Segment Start: Task material

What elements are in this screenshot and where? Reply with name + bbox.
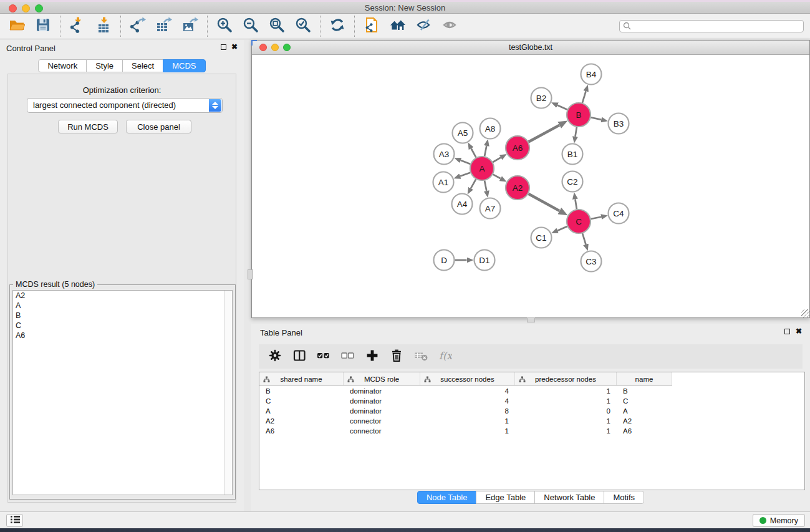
- graph-node-A6[interactable]: A6: [506, 136, 529, 160]
- graph-edge-A-A5[interactable]: [471, 148, 476, 157]
- graph-node-C2[interactable]: C2: [562, 172, 583, 192]
- import-network-button[interactable]: [64, 15, 90, 37]
- home-button[interactable]: [385, 15, 411, 37]
- result-list-item[interactable]: C: [13, 321, 232, 331]
- network-window-titlebar[interactable]: testGlobe.txt: [252, 41, 809, 55]
- save-session-button[interactable]: [30, 15, 56, 37]
- graph-edge-B-B4[interactable]: [582, 91, 586, 103]
- graph-node-D[interactable]: D: [434, 250, 455, 271]
- tab-node-table[interactable]: Node Table: [417, 491, 477, 504]
- column-header-MCDS-role[interactable]: MCDS role: [344, 372, 420, 386]
- network-graph[interactable]: A A1 A2 A3 A4 A5 A6 A7 A8 B B1 B2 B3 B4 …: [252, 55, 809, 317]
- export-image-button[interactable]: [177, 15, 203, 37]
- open-network-file-button[interactable]: [359, 15, 385, 37]
- graph-edge-A-A3[interactable]: [461, 160, 471, 164]
- graph-edge-A-A2[interactable]: [493, 175, 501, 179]
- zoom-in-button[interactable]: [211, 15, 238, 37]
- graph-node-B1[interactable]: B1: [562, 144, 583, 165]
- result-list-scrollbar[interactable]: [224, 291, 232, 495]
- graph-node-B2[interactable]: B2: [531, 88, 552, 109]
- splitter-grip-left[interactable]: [248, 269, 253, 279]
- deselect-all-button[interactable]: [340, 349, 355, 365]
- graph-edge-A6-B[interactable]: [529, 125, 560, 142]
- graph-edge-C-C4[interactable]: [591, 217, 602, 219]
- graph-node-A2[interactable]: A2: [506, 176, 529, 200]
- node-table[interactable]: shared nameMCDS rolesuccessor nodesprede…: [259, 372, 805, 490]
- window-resize-handle[interactable]: [801, 309, 809, 317]
- graph-edge-B-B3[interactable]: [591, 117, 602, 120]
- add-row-button[interactable]: [365, 349, 380, 365]
- run-mcds-button[interactable]: Run MCDS: [58, 120, 118, 133]
- zoom-out-button[interactable]: [238, 15, 264, 37]
- result-list-item[interactable]: B: [13, 311, 232, 321]
- graph-edge-B-B2[interactable]: [557, 105, 567, 110]
- graph-node-A1[interactable]: A1: [433, 172, 454, 193]
- graph-edge-C-C3[interactable]: [582, 233, 586, 244]
- graph-node-B3[interactable]: B3: [609, 114, 629, 134]
- graph-edge-C-C1[interactable]: [557, 226, 567, 231]
- tab-edge-table[interactable]: Edge Table: [476, 491, 535, 504]
- task-list-button[interactable]: [6, 514, 23, 527]
- graph-node-A7[interactable]: A7: [480, 198, 501, 219]
- tab-motifs[interactable]: Motifs: [604, 491, 644, 504]
- close-table-panel-icon[interactable]: ✖: [796, 327, 802, 336]
- graph-edge-C-C2[interactable]: [575, 199, 577, 209]
- refresh-layout-button[interactable]: [324, 15, 350, 37]
- delete-row-button[interactable]: [389, 349, 404, 365]
- table-row[interactable]: Adominator80A: [259, 406, 804, 416]
- graph-node-A[interactable]: A: [470, 157, 494, 180]
- table-row[interactable]: A6connector11A6: [259, 426, 804, 436]
- function-builder-button[interactable]: f(x): [438, 349, 453, 365]
- tab-network[interactable]: Network: [38, 59, 87, 72]
- graph-node-B[interactable]: B: [567, 103, 591, 127]
- column-header-shared-name[interactable]: shared name: [259, 372, 344, 386]
- table-row[interactable]: Cdominator41C: [259, 396, 804, 406]
- open-folder-button[interactable]: [4, 15, 30, 37]
- graph-edge-A2-C[interactable]: [529, 194, 560, 211]
- mcds-result-list[interactable]: A2ABCA6: [12, 290, 233, 495]
- columns-button[interactable]: [292, 349, 307, 365]
- float-table-panel-icon[interactable]: [784, 329, 790, 334]
- zoom-fit-button[interactable]: [264, 15, 290, 37]
- delete-table-button[interactable]: [413, 349, 428, 365]
- graph-node-C4[interactable]: C4: [609, 203, 629, 224]
- result-list-item[interactable]: A2: [13, 291, 232, 301]
- gear-button[interactable]: [268, 349, 282, 365]
- column-header-predecessor-nodes[interactable]: predecessor nodes: [515, 372, 617, 386]
- graph-edge-B-B1[interactable]: [576, 127, 577, 137]
- table-row[interactable]: Bdominator41B: [259, 386, 804, 396]
- graph-edge-A-A8[interactable]: [485, 146, 486, 157]
- select-all-button[interactable]: [316, 349, 331, 365]
- tab-mcds[interactable]: MCDS: [163, 59, 205, 72]
- graph-node-C1[interactable]: C1: [531, 228, 552, 248]
- tab-network-table[interactable]: Network Table: [534, 491, 604, 504]
- graph-edge-A-A7[interactable]: [485, 181, 486, 191]
- tab-style[interactable]: Style: [86, 59, 123, 72]
- graph-node-A4[interactable]: A4: [452, 194, 473, 215]
- import-table-button[interactable]: [90, 15, 117, 37]
- result-list-item[interactable]: A6: [13, 331, 232, 341]
- float-panel-icon[interactable]: [221, 44, 226, 50]
- graph-node-A3[interactable]: A3: [434, 144, 455, 165]
- graph-node-C[interactable]: C: [567, 210, 591, 233]
- export-table-button[interactable]: [151, 15, 177, 37]
- network-canvas[interactable]: A A1 A2 A3 A4 A5 A6 A7 A8 B B1 B2 B3 B4 …: [252, 55, 809, 317]
- close-panel-icon[interactable]: ✖: [231, 42, 238, 51]
- memory-button[interactable]: Memory: [753, 514, 805, 527]
- birdseye-view-button[interactable]: [437, 15, 463, 37]
- search-input[interactable]: [619, 20, 804, 32]
- graph-edge-A-A6[interactable]: [493, 158, 501, 163]
- export-network-button[interactable]: [125, 15, 151, 37]
- graph-node-A5[interactable]: A5: [453, 123, 473, 143]
- column-header-successor-nodes[interactable]: successor nodes: [420, 372, 515, 386]
- table-row[interactable]: A2connector11A2: [259, 416, 804, 426]
- graph-node-A8[interactable]: A8: [480, 118, 501, 139]
- graph-node-B4[interactable]: B4: [581, 64, 602, 85]
- splitter-grip-bottom[interactable]: [527, 317, 535, 322]
- graph-node-C3[interactable]: C3: [581, 251, 602, 272]
- criterion-dropdown[interactable]: largest connected component (directed): [27, 98, 223, 113]
- graph-edge-A-A4[interactable]: [471, 179, 476, 188]
- zoom-selected-button[interactable]: [290, 15, 316, 37]
- graph-node-D1[interactable]: D1: [475, 250, 495, 271]
- graph-edge-A-A1[interactable]: [460, 173, 470, 177]
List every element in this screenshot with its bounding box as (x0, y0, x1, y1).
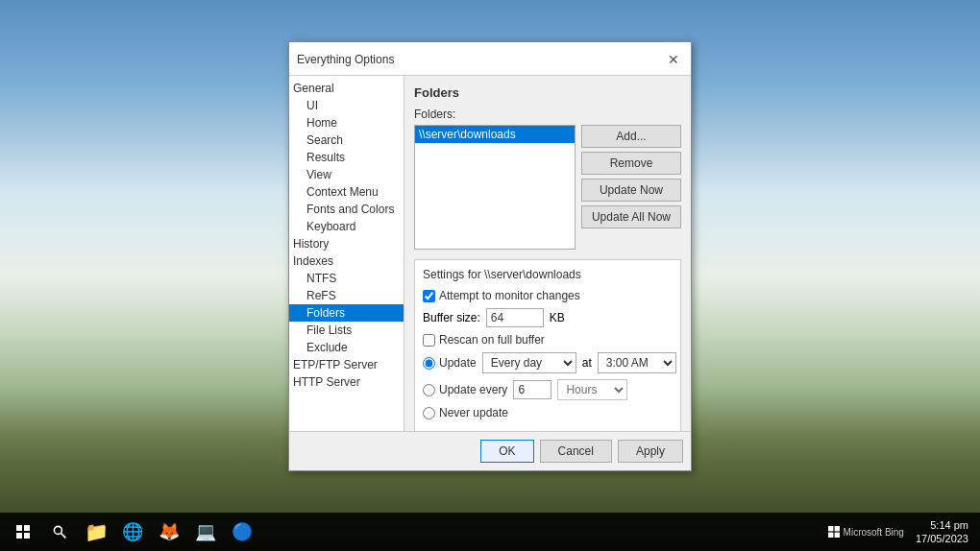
dialog-titlebar: Everything Options ✕ (289, 42, 691, 76)
taskbar: 📁 🌐 🦊 💻 🔵 Microsoft Bing 5:14 pm 17/05/2… (0, 513, 980, 551)
taskbar-tray: Microsoft Bing 5:14 pm 17/05/2023 (828, 518, 976, 546)
main-panel: Folders Folders: \\server\downloads Add.… (404, 76, 691, 431)
dialog-body: General UI Home Search Results View Cont… (289, 76, 691, 431)
svg-rect-7 (834, 526, 839, 531)
update-radio-text: Update (439, 356, 477, 370)
svg-rect-2 (16, 533, 22, 539)
rescan-label[interactable]: Rescan on full buffer (423, 333, 545, 347)
sidebar-item-context-menu[interactable]: Context Menu (289, 183, 404, 201)
folder-item[interactable]: \\server\downloads (415, 126, 575, 143)
svg-point-4 (54, 526, 61, 534)
svg-rect-3 (24, 533, 30, 539)
taskbar-chrome-icon[interactable]: 🌐 (115, 515, 150, 549)
ok-button[interactable]: OK (480, 440, 533, 463)
sidebar-item-etp-ftp[interactable]: ETP/FTP Server (289, 356, 404, 373)
update-all-now-button[interactable]: Update All Now (581, 205, 681, 228)
rescan-checkbox[interactable] (423, 334, 435, 347)
update-time-select[interactable]: 3:00 AM 6:00 AM 12:00 AM (598, 352, 676, 373)
svg-rect-6 (828, 526, 833, 531)
svg-rect-8 (828, 533, 833, 538)
settings-group: Settings for \\server\downloads Attempt … (414, 259, 681, 431)
sidebar-item-search[interactable]: Search (289, 132, 404, 149)
update-every-row: Update every Hours Minutes Days (423, 379, 673, 400)
buffer-size-row: Buffer size: KB (423, 308, 673, 327)
sidebar-item-file-lists[interactable]: File Lists (289, 322, 404, 339)
folders-buttons: Add... Remove Update Now Update All Now (581, 125, 681, 250)
bing-text: Microsoft Bing (844, 527, 904, 538)
at-label: at (582, 356, 592, 370)
taskbar-date-value: 17/05/2023 (916, 532, 968, 545)
apply-button[interactable]: Apply (618, 440, 683, 463)
update-frequency-select[interactable]: Every day Every week Every month (482, 352, 576, 373)
update-now-button[interactable]: Update Now (581, 179, 681, 202)
never-update-radio[interactable] (423, 407, 435, 419)
taskbar-app2-icon[interactable]: 💻 (188, 515, 223, 549)
dialog-overlay: Everything Options ✕ General UI Home Sea… (0, 0, 980, 551)
sidebar-item-folders[interactable]: Folders (289, 304, 404, 322)
buffer-size-unit: KB (550, 311, 565, 324)
taskbar-search-icon[interactable] (42, 515, 77, 549)
sidebar-item-ntfs[interactable]: NTFS (289, 270, 404, 287)
cancel-button[interactable]: Cancel (540, 440, 612, 463)
sidebar-item-keyboard[interactable]: Keyboard (289, 218, 404, 235)
never-update-text: Never update (439, 406, 508, 419)
dialog-footer: OK Cancel Apply (289, 431, 691, 470)
folders-row: \\server\downloads Add... Remove Update … (414, 125, 681, 250)
svg-rect-0 (16, 525, 22, 531)
update-every-radio[interactable] (423, 384, 435, 396)
sidebar-item-home[interactable]: Home (289, 114, 404, 132)
sidebar-item-indexes[interactable]: Indexes (289, 252, 404, 270)
bing-label: Microsoft Bing (828, 526, 904, 538)
attempt-monitor-row: Attempt to monitor changes (423, 289, 673, 302)
every-value-input[interactable] (513, 380, 551, 399)
dialog-close-button[interactable]: ✕ (664, 50, 683, 69)
add-button[interactable]: Add... (581, 125, 681, 148)
every-unit-select[interactable]: Hours Minutes Days (557, 379, 627, 400)
buffer-size-label: Buffer size: (423, 311, 480, 324)
sidebar-item-results[interactable]: Results (289, 149, 404, 166)
sidebar-item-http[interactable]: HTTP Server (289, 373, 404, 391)
update-radio[interactable] (423, 357, 435, 370)
attempt-monitor-label[interactable]: Attempt to monitor changes (423, 289, 580, 302)
sidebar-item-fonts-colors[interactable]: Fonts and Colors (289, 201, 404, 218)
sidebar-item-history[interactable]: History (289, 235, 404, 252)
taskbar-datetime: 5:14 pm 17/05/2023 (916, 518, 968, 546)
svg-rect-9 (834, 533, 839, 538)
start-button[interactable] (4, 516, 42, 547)
never-update-radio-label[interactable]: Never update (423, 406, 508, 419)
svg-rect-1 (24, 525, 30, 531)
update-row: Update Every day Every week Every month … (423, 352, 673, 373)
sidebar-tree: General UI Home Search Results View Cont… (289, 76, 404, 431)
folders-list[interactable]: \\server\downloads (414, 125, 576, 250)
sidebar-item-exclude[interactable]: Exclude (289, 339, 404, 356)
svg-line-5 (61, 534, 66, 539)
never-update-row: Never update (423, 406, 673, 419)
rescan-text: Rescan on full buffer (439, 333, 545, 347)
taskbar-app1-icon[interactable]: 🦊 (152, 515, 186, 549)
rescan-row: Rescan on full buffer (423, 333, 673, 347)
sidebar-item-ui[interactable]: UI (289, 97, 404, 114)
attempt-monitor-checkbox[interactable] (423, 290, 435, 302)
taskbar-file-icon[interactable]: 📁 (79, 515, 113, 549)
taskbar-time-value: 5:14 pm (916, 518, 968, 532)
folders-label: Folders: (414, 108, 681, 121)
dialog-title: Everything Options (297, 53, 394, 66)
update-radio-label[interactable]: Update (423, 356, 477, 370)
update-every-text: Update every (439, 383, 507, 396)
sidebar-item-general[interactable]: General (289, 80, 404, 97)
update-every-radio-label[interactable]: Update every (423, 383, 507, 396)
sidebar-item-view[interactable]: View (289, 166, 404, 183)
everything-options-dialog: Everything Options ✕ General UI Home Sea… (288, 41, 692, 471)
attempt-monitor-text: Attempt to monitor changes (439, 289, 580, 302)
taskbar-icons: 📁 🌐 🦊 💻 🔵 (42, 515, 828, 549)
settings-title: Settings for \\server\downloads (423, 268, 673, 281)
taskbar-app3-icon[interactable]: 🔵 (225, 515, 259, 549)
sidebar-item-refs[interactable]: ReFS (289, 287, 404, 304)
section-title: Folders (414, 85, 681, 100)
remove-button[interactable]: Remove (581, 152, 681, 175)
buffer-size-input[interactable] (486, 308, 544, 327)
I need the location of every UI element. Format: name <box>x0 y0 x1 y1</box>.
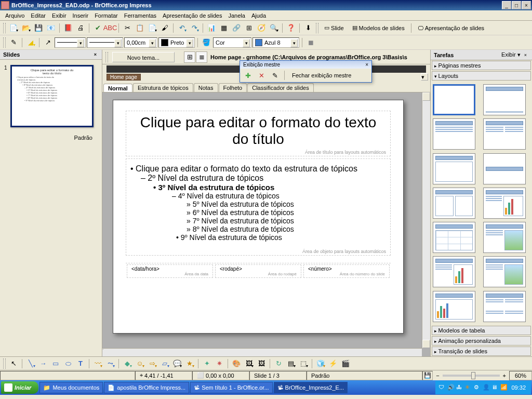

Segment End: Task material

Search the entries for the word "unit" and pick out every line that holds it.

buffer-size-unit: KB (550, 311, 565, 324)
every-unit-select[interactable]: Hours Minutes Days (557, 379, 627, 400)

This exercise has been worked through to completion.